Views expressed in opinion columns are the author’s own.
The administrative state — the leviathan of administrative agencies such as the Agriculture and Homeland Security departments, generally created and given lawmaking powers by Congress but run by the executive — is a favorite boogeyman of the pro-Donald Trump right.
In February 2017, Steve Bannon, architect of the Trump campaign, promised the administration would focus on the “deconstruction of the administrative state.” In a 2016 article titled “After the Republic,” Claremont Institute fellow Angelo Codevilla wrote that “Americans … no longer live politically” but are “ruled administratively according to scientific knowledge.” And a 2017 article by Deion Kathawa for the Center for American Greatness argues along the same lines that the Trump administration is mostly concerned with the American people’s ability to “chart their own political destiny unencumbered by … the administrative state.”
Yet the recent government shutdown over funding a border wall reveals this objection is not serious. Trump has threatened to secure funding for the wall via emergency declaration, if Congress will not fund it through normal procedure. The temporary agreement that reopened the government for three weeks did not resolve this. In his speech announcing the deal, Trump once again implied he could use an emergency declaration, and many congressional Republicans have indicated they’d be OK with that.
In an article for the right-wing website American Greatness, John Eastman lays out the case that Trump has this power. The argument is simple enough: the National Emergencies Act of 1976 grants the president the power to declare a national emergency and gives authority to the Defense Secretary to allocate their department’s funds for construction as they see fit.
In other words, the NEA transfers congressional power to allocate funds to an executive agency, the Defense Department. This is precisely the kind of law that an opponent of the administrative state would need to attack; shifting powers from Congress to the executive is exactly what defines the administrative state.
But instead of attacking this proposal, the same pro-Trump conservatives who claim to loathe the administrative state have rallied behind it. In another American Greatness article, for instance, Codevilla laments Trump’s “self-humiliating surrender to the ruling class, despite his possession of full power to trump that class by declaring the national emergency.”
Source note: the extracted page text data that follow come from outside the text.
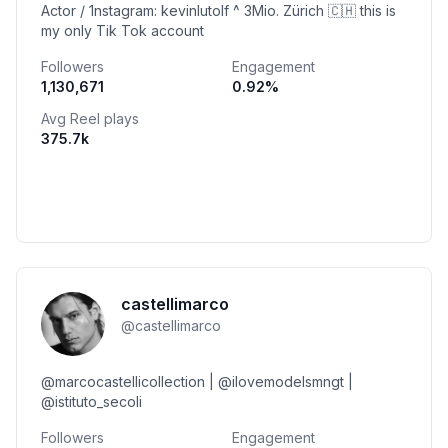
Actor / 1nstagram: kevinlutolf ^ 3Mio. Zürich 🇨🇭 this is
my only Tik Tok account
Followers
Engagement
1,130,671
0.92
%
Avg Reel plays
375.7k
castellimarco
@
castellimarco
@marcocastellicollection | @ilovemodelsmngt |
@istituto_secoli
Followers
Engagement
As Eric Posner and Adrian Vermeule argue in their 2010 book, The Executive Unbound, emergency action is in fact a major way the administrative state expands. Based on the writing of Carl Schmitt, Posner and Vermeule posit that “[o]nly the executive is institutionally capable of reacting with sufficient speed and force.” This is especially true in times of crisis.
There’s no way around it, either. Congress is made up of 535 voting members, and at least 269 of them must agree for anything to happen. By contrast, the executive branch is under the control of one person. New rules must filter through the bureaucracy, but with the arguable exception of a few “independent” agencies — which in practice must cooperate heavily with the other agencies — the president can make the bureaucracy comply through hiring and firing. Nobody can make Congress agree on something.
I don’t really care about catching Republicans in hypocrisy here. My point is that arguments about the administrative state are a diversion that nobody takes seriously when they think they can win on the merits of a policy instead. The administrative state is a necessary component of a government that deals with modern problems effectively, and is not in itself oppressive.
What matters is the quality of the policies being enacted. Questions about the legitimacy of the “administrative state” only come up when Republicans don’t think the administrative state is making good policies. As Trump just showed us, this isn’t a serious argument, and we shouldn’t regard it as such.